[RECORDS PROVIDED]:
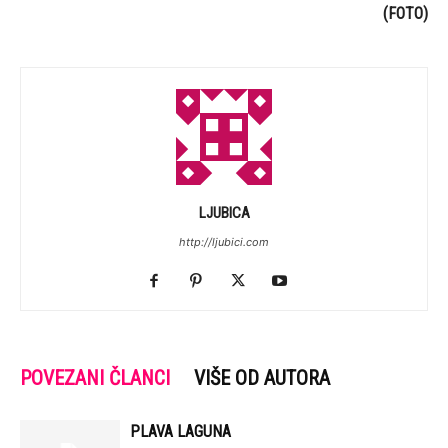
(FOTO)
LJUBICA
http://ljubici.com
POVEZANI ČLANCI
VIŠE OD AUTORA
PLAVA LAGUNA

==

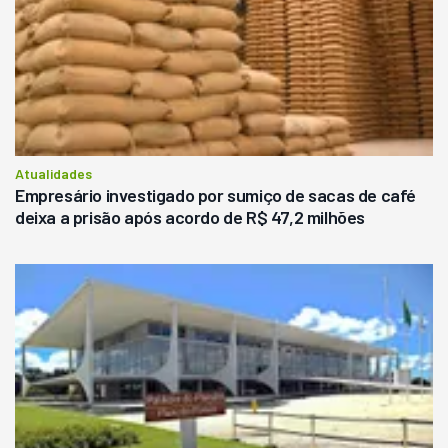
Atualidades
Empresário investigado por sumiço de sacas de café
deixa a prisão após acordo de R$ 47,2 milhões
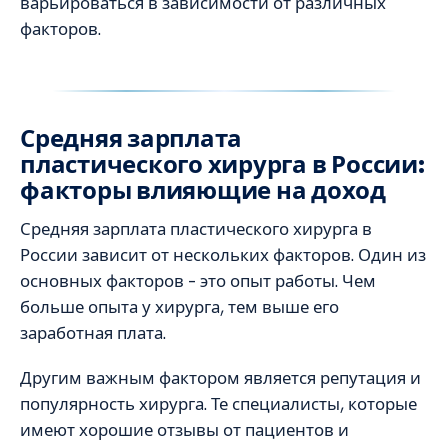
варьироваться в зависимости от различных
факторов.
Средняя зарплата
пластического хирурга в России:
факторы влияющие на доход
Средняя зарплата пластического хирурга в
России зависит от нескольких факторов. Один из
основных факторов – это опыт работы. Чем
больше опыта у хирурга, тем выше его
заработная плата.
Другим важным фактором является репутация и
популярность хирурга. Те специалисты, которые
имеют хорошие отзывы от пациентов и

[REQUIRED ACTION]:
Find and show each line of the listing with the word "пластического".

[EXPECTED ANSWER]:
пластического хирурга в России:
Средняя зарплата пластического хирурга в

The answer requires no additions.